··· AVAILABLE DATA

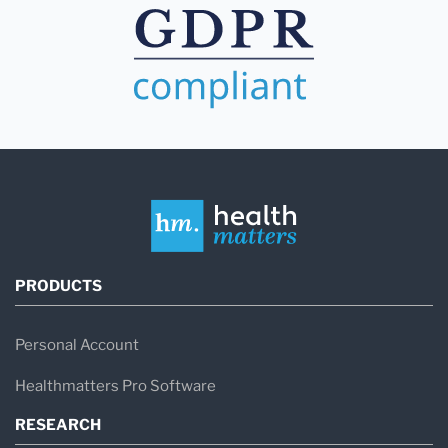
PRODUCTS
Personal Account
Healthmatters Pro Software
RESEARCH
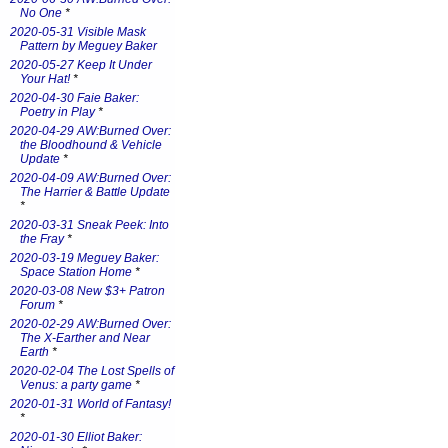
No One
*
2020-05-31 Visible Mask
Pattern by Meguey Baker
2020-05-27 Keep It Under
Your Hat!
*
2020-04-30 Faie Baker:
Poetry in Play
*
2020-04-29 AW:Burned Over:
the Bloodhound & Vehicle
Update
*
2020-04-09 AW:Burned Over:
The Harrier & Battle Update
*
2020-03-31 Sneak Peek: Into
the Fray
*
2020-03-19 Meguey Baker:
Space Station Home
*
2020-03-08 New $3+ Patron
Forum
*
2020-02-29 AW:Burned Over:
The X-Earther and Near
Earth
*
2020-02-04 The Lost Spells of
Venus: a party game
*
2020-01-31 World of Fantasy!
*
2020-01-30 Elliot Baker:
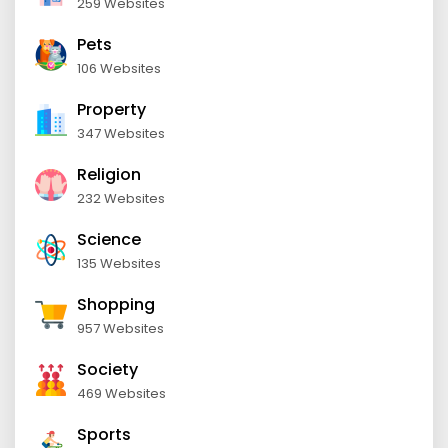
259 Websites
Pets
106 Websites
Property
347 Websites
Religion
232 Websites
Science
135 Websites
Shopping
957 Websites
Society
469 Websites
Sports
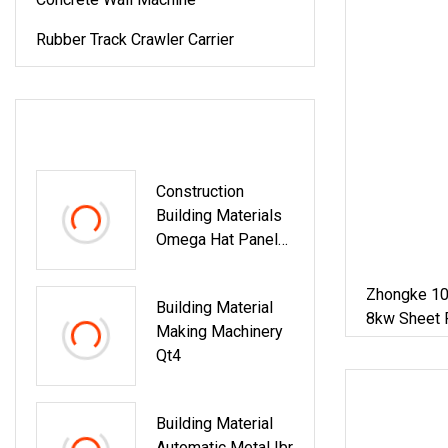
Rubber Track Crawler Carrier
LATEST PRODUCTS
Construction
Building Materials
Omega Hat Panel
Light Keel Making
Machine Drywall
Zhongke 10
Building Material
Omega Hat Shape
8kw Sheet 
Making Machinery
Metal Profile
House And F
Qt4
Furring Channel Roll
Forming Machine
Building Material
Automatic Metal Ibr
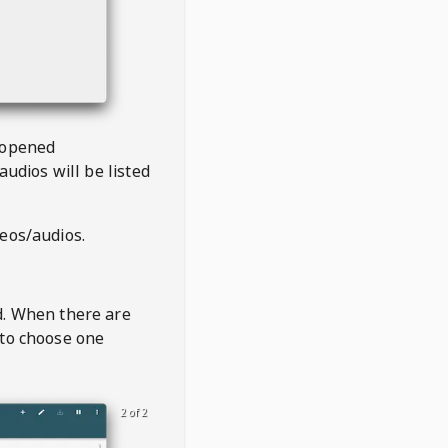
 opened
audios will be listed
deos/audios.
t
d. When there are
 to choose one
2 of 2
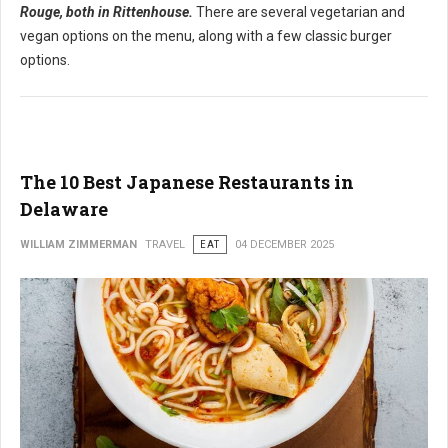
Rouge, both in Rittenhouse.
There are several vegetarian and
vegan options on the menu, along with a few classic burger
options.
The 10 Best Japanese Restaurants in
Delaware
WILLIAM ZIMMERMAN
TRAVEL
EAT
04 DECEMBER 2025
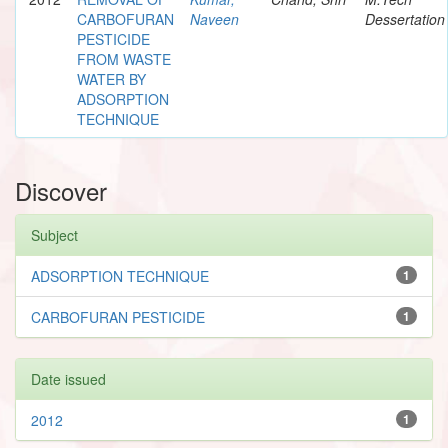
CARBOFURAN
Naveen
Dessertation
PESTICIDE
FROM WASTE
WATER BY
ADSORPTION
TECHNIQUE
Discover
Subject
ADSORPTION TECHNIQUE
1
CARBOFURAN PESTICIDE
1
Date issued
2012
1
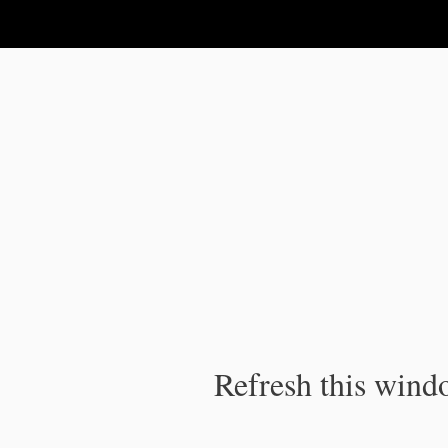
IPC Publication
Refresh this windo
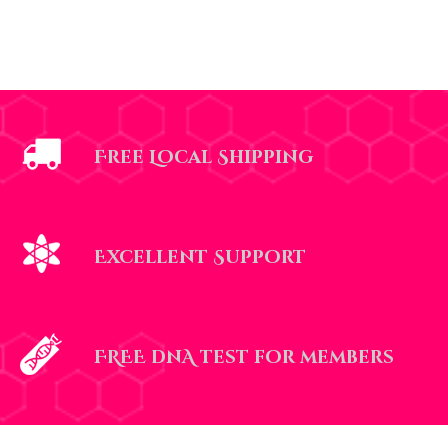
Free Local Shipping
Excellent Support
FREE dnA test for members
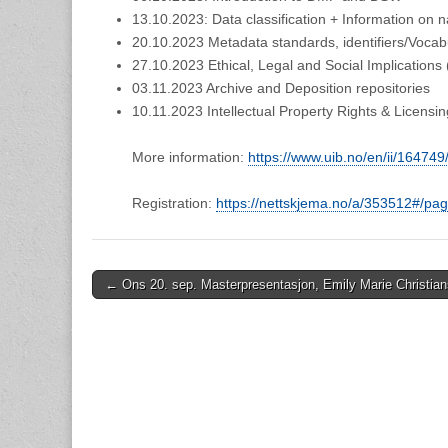
13.10.2023: Data classification + Information on n
20.10.2023 Metadata standards, identifiers/Vocab
27.10.2023 Ethical, Legal and Social Implications
03.11.2023 Archive and Deposition repositories
10.11.2023 Intellectual Property Rights & Licensin
More information:
https://www.uib.no/en/ii/16474
Registration:
https://nettskjema.no/a/353512#/pa
Post
← Ons 20. sep. Masterpresentasjon, Emily Marie Christia
navigation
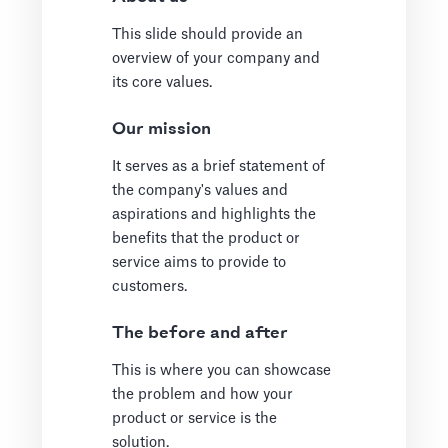
This slide should provide an
overview of your company and
its core values.
Our mission
It serves as a brief statement of
the company's values and
aspirations and highlights the
benefits that the product or
service aims to provide to
customers.
The before and after
This is where you can showcase
the problem and how your
product or service is the
solution.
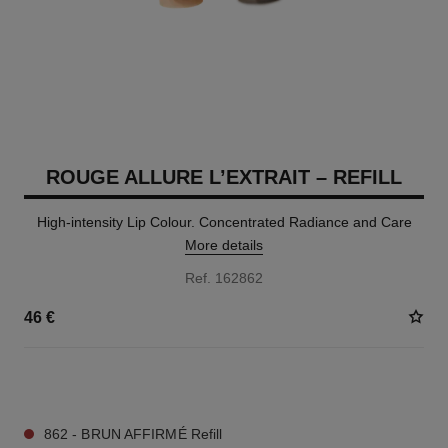
ROUGE ALLURE L’EXTRAIT – REFILL
High-intensity Lip Colour. Concentrated Radiance and Care
More details
Ref. 162862
46 €
7 SHADES AVAILABLE
862 - BRUN AFFIRMÉ Refill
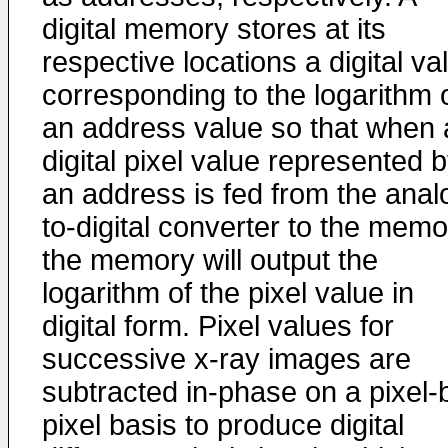
digital memory stores at its
respective locations a digital va
corresponding to the logarithm 
an address value so that when 
digital pixel value represented 
an address is fed from the anal
to-digital converter to the memo
the memory will output the
logarithm of the pixel value in
digital form. Pixel values for
successive x-ray images are
subtracted in-phase on a pixel-
pixel basis to produce digital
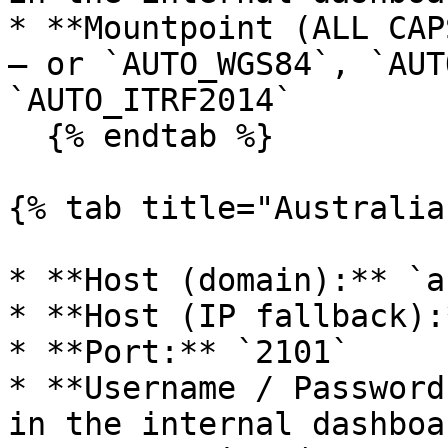
* **Mountpoint (ALL CAP
— or `AUTO_WGS84`, `AUT
`AUTO_ITRF2014`

  {% endtab %}

{% tab title="Australia"
* **Host (domain):** `a
* **Host (IP fallback):
* **Port:** `2101`

* **Username / Password
in the internal dashboa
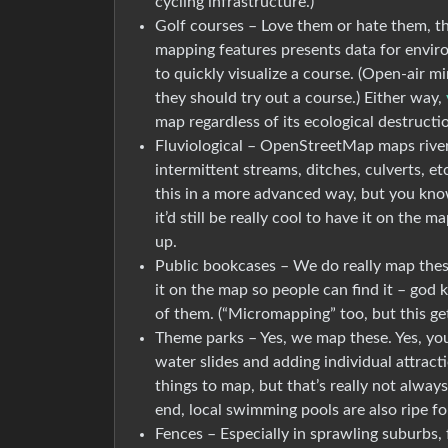
cycling infrastructure.)
Golf courses – Love them or hate them, the
mapping features presents data for enviro
to quickly visualize a course. (Open-air 
they should try out a course.) Either way,
map regardless of its ecological destructi
Fluviological – OpenStreetMap maps river
intermittent streams, ditches, culverts, e
this in a more advanced way, but you know, 
it’d still be really cool to have it on the
up.
Public bookcases – We do really map these.
it on the map so people can find it – go
of them. (“Micromapping” too, but this gets
Theme parks – Yes, we map these. Yes, you c
water slides and adding individual attract
things to map, but that’s really not always 
end, local swimming pools are also ripe f
Fences – Especially in sprawling suburbs, 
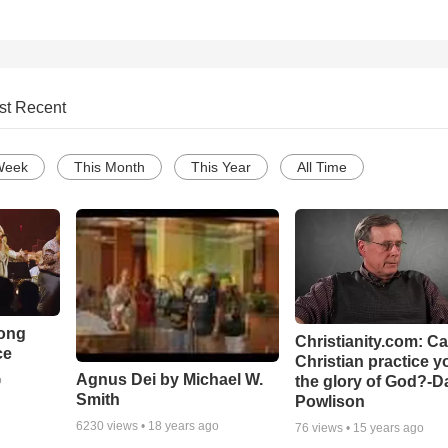
st Recent
Week
This Month
This Year
All Time
Song
Christianity.com: C
ce
Christian practice y
Agnus Dei by Michael W.
the glory of God?-D
o
Smith
Powlison
6230
views •
18 years ago
76
views •
15 years ago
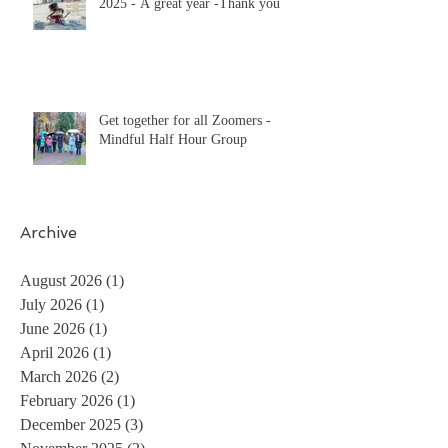
2025 - A great year -Thank you
Get together for all Zoomers -
Mindful Half Hour Group
Archive
August 2026
(1)
1 post
July 2026
(1)
1 post
June 2026
(1)
1 post
April 2026
(1)
1 post
March 2026
(2)
2 posts
February 2026
(1)
1 post
December 2025
(3)
3 posts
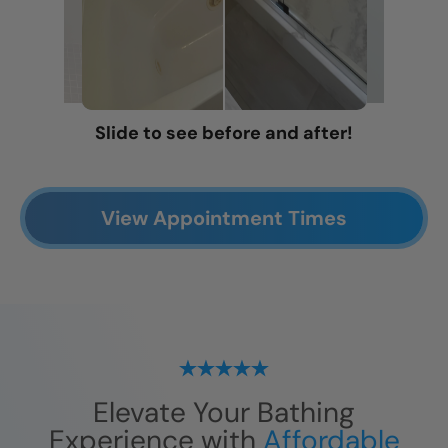
Slide to see before and after!
View Appointment Times
Elevate Your Bathing
Experience with
Affordable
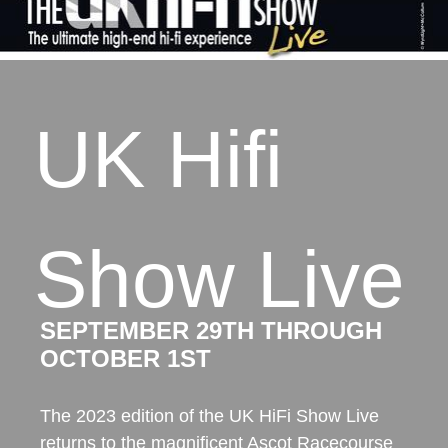
UK Hifi
Show Live
SEPTEMBER 29TH THROUGH
OCTOBER 1ST
The 2023 edition of the UK HiFi Show Live
returns to the magnificent Ascot Racecourse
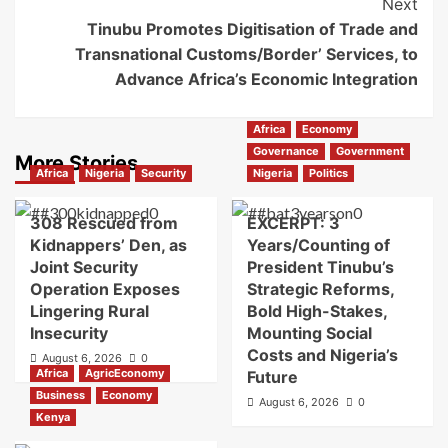
Next
Tinubu Promotes Digitisation of Trade and
Transnational Customs/Border’ Services, to
Advance Africa’s Economic Integration
Africa
Economy
Governance
Government
More Stories
Africa
Nigeria
Security
Nigeria
Politics
308 Rescued from
EXCERPT: 3
Kidnappers’ Den, as
Years/Counting of
Joint Security
President Tinubu’s
Operation Exposes
Strategic Reforms,
Lingering Rural
Bold High-Stakes,
Insecurity
Mounting Social
Costs and Nigeria’s
August 6, 2026
0
Africa
AgricEconomy
Future
Business
Economy
August 6, 2026
0
Kenya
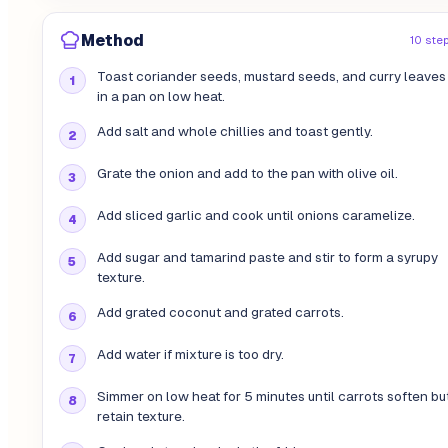
Method
10 ste
Toast coriander seeds, mustard seeds, and curry leaves
in a pan on low heat.
Add salt and whole chillies and toast gently.
Grate the onion and add to the pan with olive oil.
Add sliced garlic and cook until onions caramelize.
Add sugar and tamarind paste and stir to form a syrupy
texture.
Add grated coconut and grated carrots.
Add water if mixture is too dry.
Simmer on low heat for 5 minutes until carrots soften bu
retain texture.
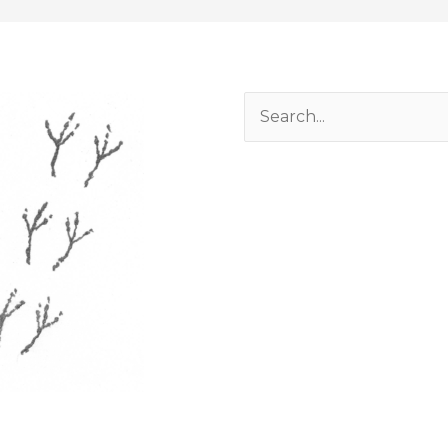
Search
for:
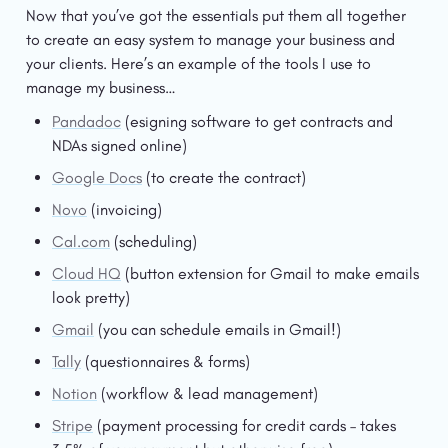
Now that you’ve got the essentials put them all together 
to create an easy system to manage your business and 
your clients. Here’s an example of the tools I use to 
manage my business…
Pandadoc
 (esigning software to get contracts and 
NDAs signed online)
Google Docs
 (to create the contract)
Novo
 (invoicing)
Cal.com
 (scheduling)
Cloud HQ
 (button extension for Gmail to make emails 
look pretty)
Gmail
 (you can schedule emails in Gmail!)
Tally
 (questionnaires & forms)
Notion
 (workflow & lead management)
Stripe
 (payment processing for credit cards – takes 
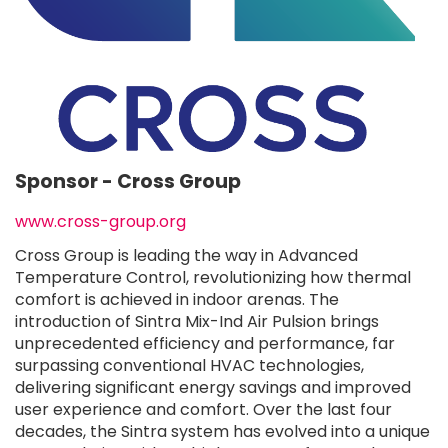
Sponsor -
Cross Group
www.cross-group.org
Cross Group is leading the way in Advanced
Temperature Control, revolutionizing how thermal
comfort is achieved in indoor arenas. The
introduction of Sintra Mix-Ind Air Pulsion brings
unprecedented efficiency and performance, far
surpassing conventional HVAC technologies,
delivering significant energy savings and improved
user experience and comfort. Over the last four
decades, the Sintra system has evolved into a unique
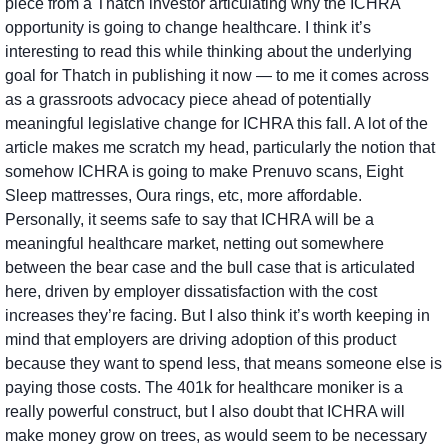
piece from a Thatch investor articulating why the ICHRA 
opportunity is going to change healthcare. I think it’s 
interesting to read this while thinking about the underlying 
goal for Thatch in publishing it now — to me it comes across 
as a grassroots advocacy piece ahead of potentially 
meaningful legislative change for ICHRA this fall. A lot of the 
article makes me scratch my head, particularly the notion that 
somehow ICHRA is going to make Prenuvo scans, Eight 
Sleep mattresses, Oura rings, etc, more affordable. 
Personally, it seems safe to say that ICHRA will be a 
meaningful healthcare market, netting out somewhere 
between the bear case and the bull case that is articulated 
here, driven by employer dissatisfaction with the cost 
increases they’re facing. But I also think it’s worth keeping in 
mind that employers are driving adoption of this product 
because they want to spend less, that means someone else is 
paying those costs. The 401k for healthcare moniker is a 
really powerful construct, but I also doubt that ICHRA will 
make money grow on trees, as would seem to be necessary 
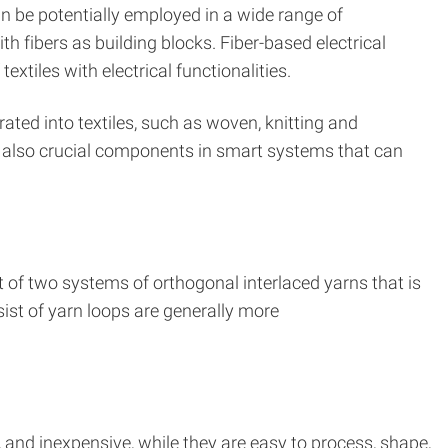
can be potentially employed in a wide range of
th fibers as building blocks. Fiber-based electrical
xtiles with electrical functionalities.
rated into textiles, such as woven, knitting and
e also crucial components in smart systems that can
ist of two systems of orthogonal interlaced yarns that is
nsist of yarn loops are generally more
, and inexpensive, while they are easy to process, shape,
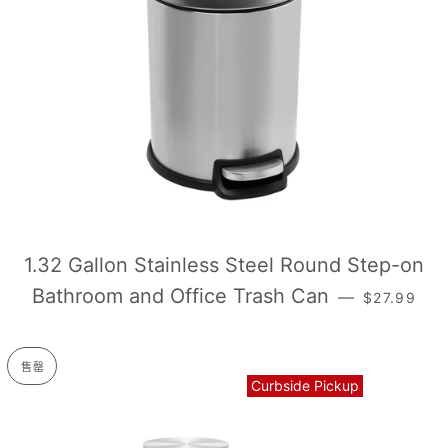
1.32 Gallon Stainless Steel Round Step-on
常规价格
Bathroom and Office Trash Can
—
$27.99
售罄
Curbside Pickup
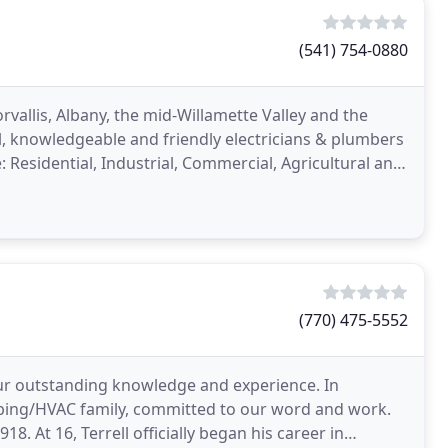
(541) 754-0880
vallis, Albany, the mid-Willamette Valley and the
l, knowledgeable and friendly electricians & plumbers
: Residential, Industrial, Commercial, Agricultural and
(770) 475-5552
our outstanding knowledge and experience. In
mbing/HVAC family, committed to our word and work.
8. At 16, Terrell officially began his career in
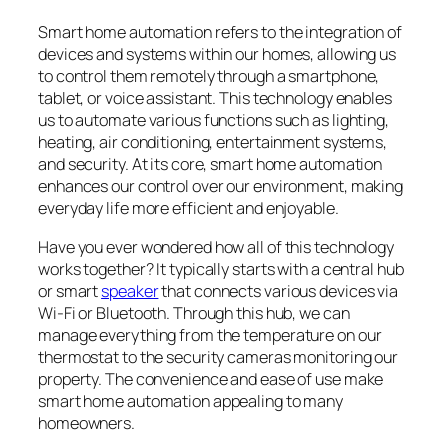
Smart home automation refers to the integration of
devices and systems within our homes, allowing us
to control them remotely through a smartphone,
tablet, or voice assistant. This technology enables
us to automate various functions such as lighting,
heating, air conditioning, entertainment systems,
and security. At its core, smart home automation
enhances our control over our environment, making
everyday life more efficient and enjoyable.
Have you ever wondered how all of this technology
works together? It typically starts with a central hub
or smart
speaker
that connects various devices via
Wi-Fi or Bluetooth. Through this hub, we can
manage everything from the temperature on our
thermostat to the security cameras monitoring our
property. The convenience and ease of use make
smart home automation appealing to many
homeowners.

······

• _GOAL OF THE EXERCISE_: Set down exactly the lines running from the beginning of the entries above to the line that contains "Building Materials", including both, and leave out pictures.

• _TASK ANSWER_:
PRODUCTS
Personal Account
Healthmatters Pro Software
RESEARCH
No One
*
2020-05-31 Visible Mask
Pattern by Meguey Baker
2020-05-27 Keep It Under
Your Hat!
*
2020-04-30 Faie Baker:
Poetry in Play
*
2020-04-29 AW:Burned Over:
the Bloodhound & Vehicle
Update
*
2020-04-09 AW:Burned Over:
The Harrier & Battle Update
*
2020-03-31 Sneak Peek: Into
the Fray
*
2020-03-19 Meguey Baker:
Space Station Home
*
2020-03-08 New $3+ Patron
Forum
*
2020-02-29 AW:Burned Over:
The X-Earther and Near
Earth
*
2020-02-04 The Lost Spells of
Venus: a party game
*
2020-01-31 World of Fantasy!
*
2020-01-30 Elliot Baker:
259 Websites
Pets
106 Websites
Property
347 Websites
Religion
232 Websites
Science
135 Websites
Shopping
957 Websites
Society
469 Websites
Sports
Rubber Track Crawler Carrier
LATEST PRODUCTS
Construction
Building Materials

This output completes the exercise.